La dernière signification concerne particulièrement Le Traitement (1993) de Martin Crimp, l’histoire de Jennifer et Andrew, couple de producteurs de films en quête de fiction. Leur rencontre avec Anne, jeune femme abusée moralement par son mari, et qui écrit, fera de son récit à elle le leur, un succès où Anne est réduite à une ombre.

Amoureux et pervers, Andrew dit à Anne : « … les mots ne peuvent pas nous lâcher, Anne, il n’y a que nous qui pouvons lâcher », l’art étant forcément plus fort que la vie.

Si le texte de l’énigmatique Anne intéresse par son « mal-traitement » d’épouse de Simon, les producteurs cyniques suivent leurs intérêts financiers et lui ajoutent un attrait purement accrocheur et vendeur.
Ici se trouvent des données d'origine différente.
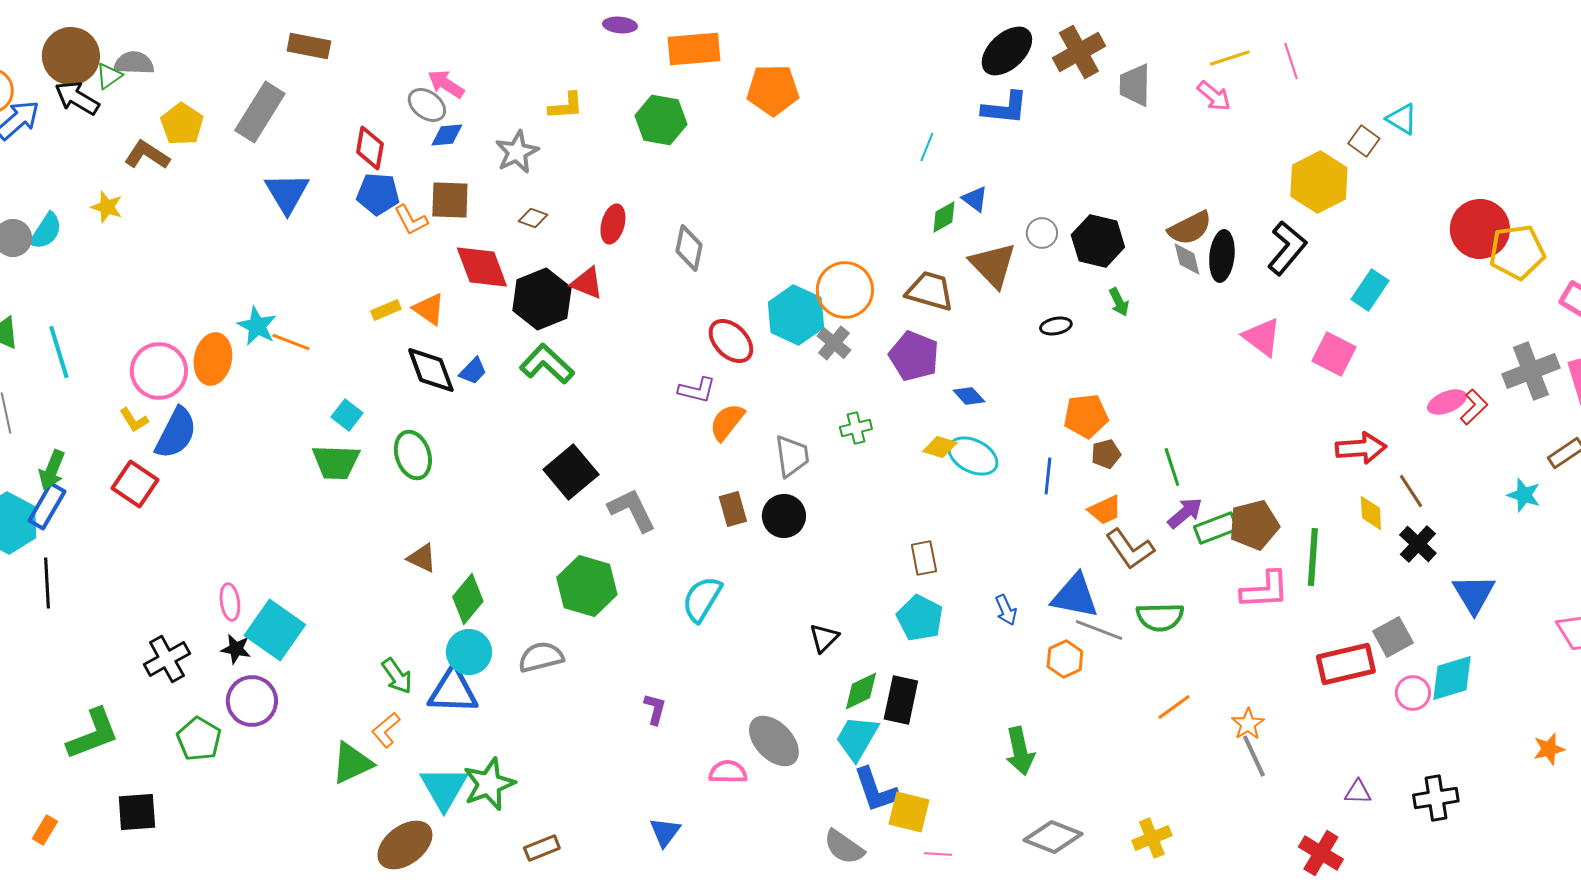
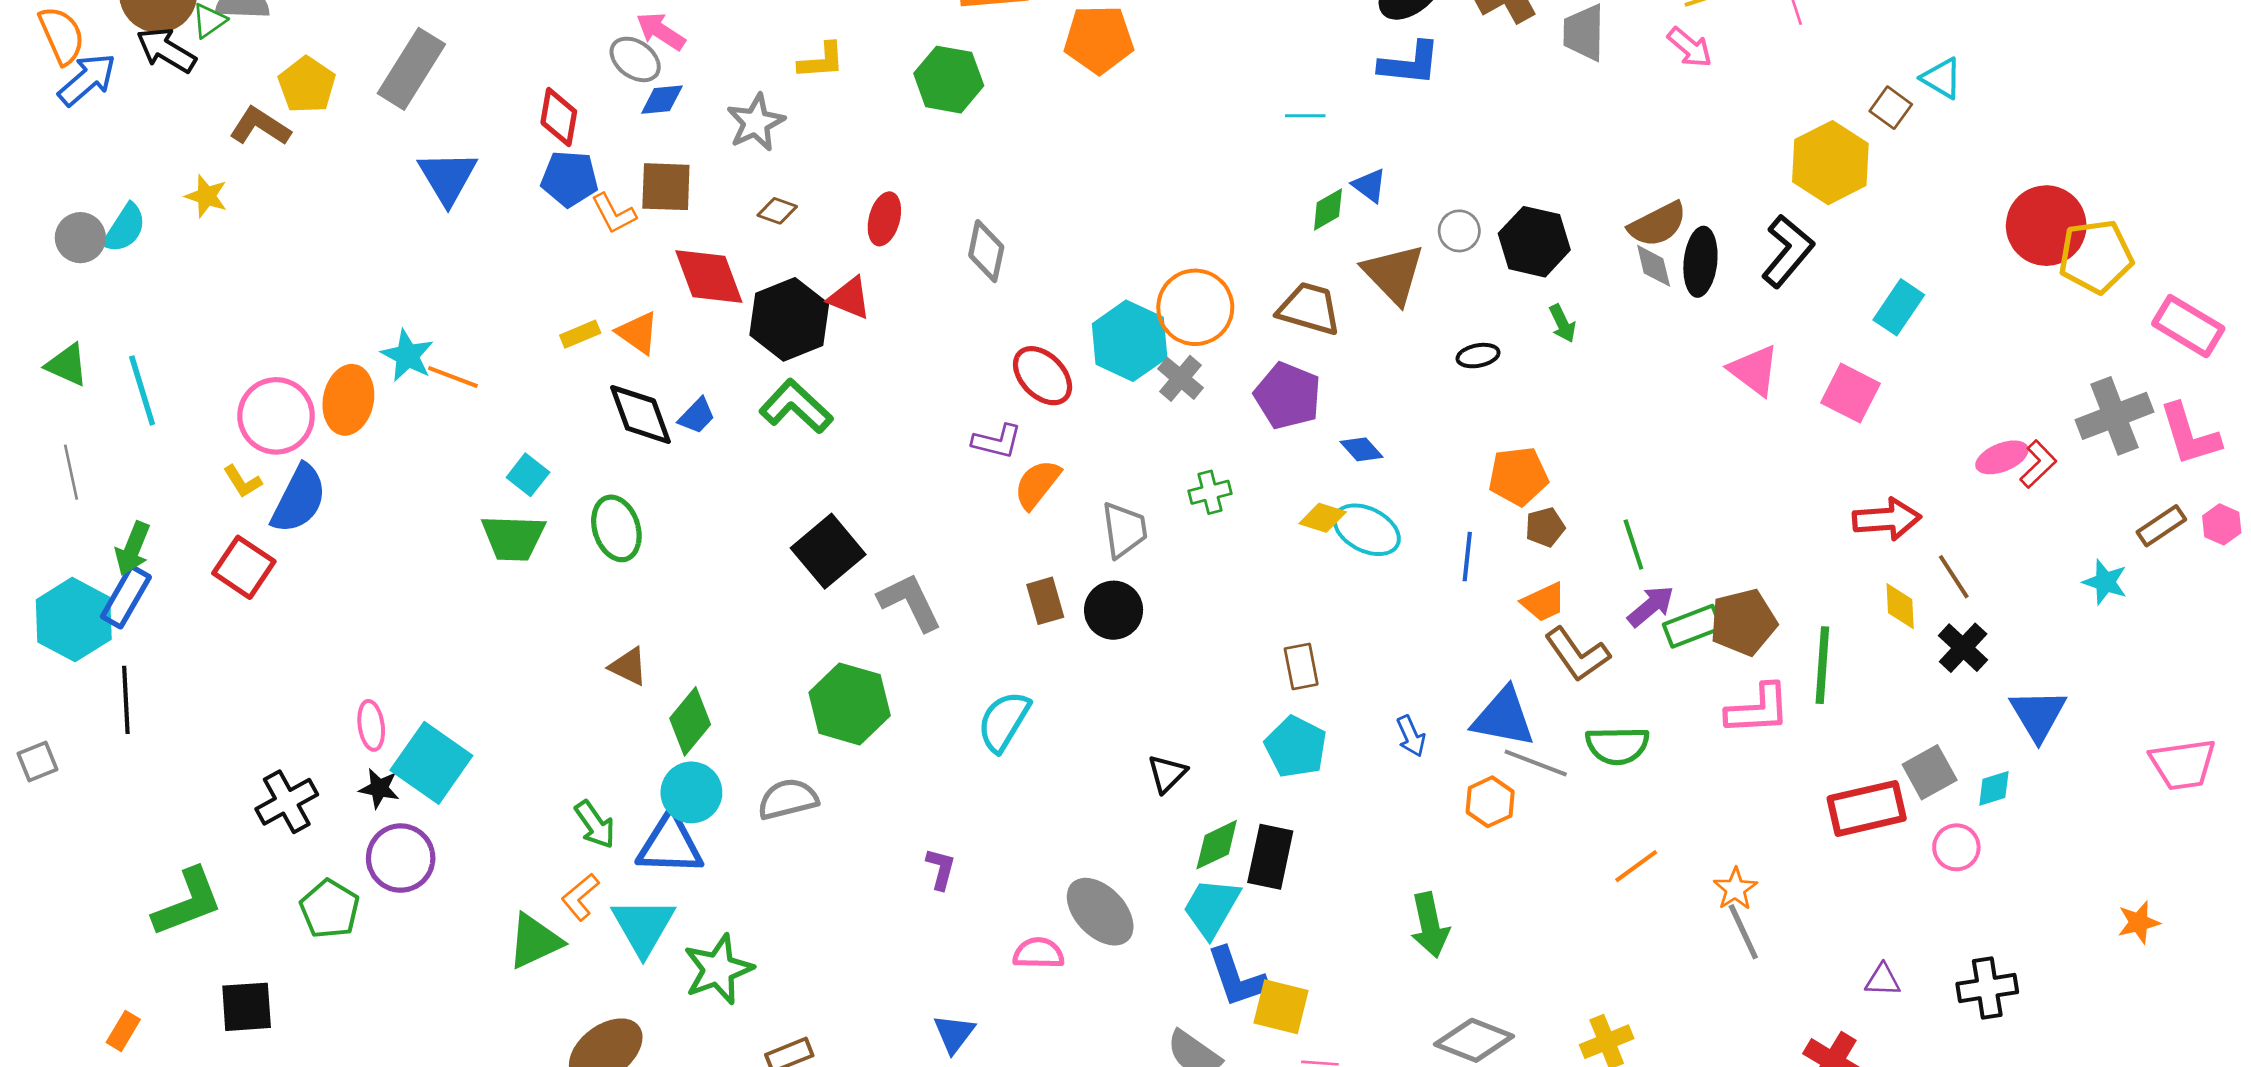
cyan line: (927, 147) -> (1305, 116), turned 68
cyan diamond: (1452, 678) -> (1994, 788), moved, size x0.6
cyan triangle: (444, 788) -> (643, 926), moved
S’emmêlent des récits-gigognes : des images voyeuristes du texte de Clifford, écrivain plus âgé qui vend à la brocante sa vaisselle dépareillée, sont glissées dans celui d’Anne, lequel est encore remanié par John, l’acteur et responsable artistique et financier qui privilégie l’enjeu commercial.

En tant que réflexion sur l’art, la pièce s’apparente à une construction de théâtre dans le théâtre, une mise en abyme sans fin, car l’histoire qu’on tient n’est pas celle que l’on croit, d’autant que la vidéo est présente sur le plateau, et que les images ciné de la ville de New-York défilent – réalité urbaine multiple avec ses avenues, ses séquences lumineuses de voitures, ses buildings, son havre de paix de Central Park.

Images de la ville – vision majestueuse et dominante au-dessus de l’enceinte rectangulaire de Central Park, Anne y vient prendre la mesure d’une nature vivifiante.

Au loin, les érections violentes et viriles des buildings et des tours d’immeubles.

L’errance existentielle d’Anne va çà et là, suivant une exaltation esthétique et passionnelle pour la ville qu’elle arpente. Grâce au cinéma, les images fascinantes de New-York pénètrent le théâtre sur la scène et jusqu’au scénario final du film,

Conscience est prise d’un monde actif et dense, protecteur et menaçant, amical et hostile pour une humanité post-moderne désespérément encline à la solitude et l’isolement. Le chauffeur de taxi est un repère humain ultime pour les esseulés.

Amour et haine de la ville, la grande métropole provoque hommages et invectives, une impression d’engloutissement en même temps que d’intérêt pour une terre démesurée – sensations enivrantes de force, d’espace et de distances immenses.

Sur le plateau de théâtre, les scènes se succèdent – restaurant japonais et déco vidéo de fleurs de lotus, bureau design des producteurs, appartement luxueux, cuisine modeste, habitacle du taxi new-yorkais conduit par un afro-américain aveugle – : les mini –plateaux de ces situations diverses glissent silencieusement sur la scène, tel un ballet feutré que manipulent avec tact les techniciens dans le noir.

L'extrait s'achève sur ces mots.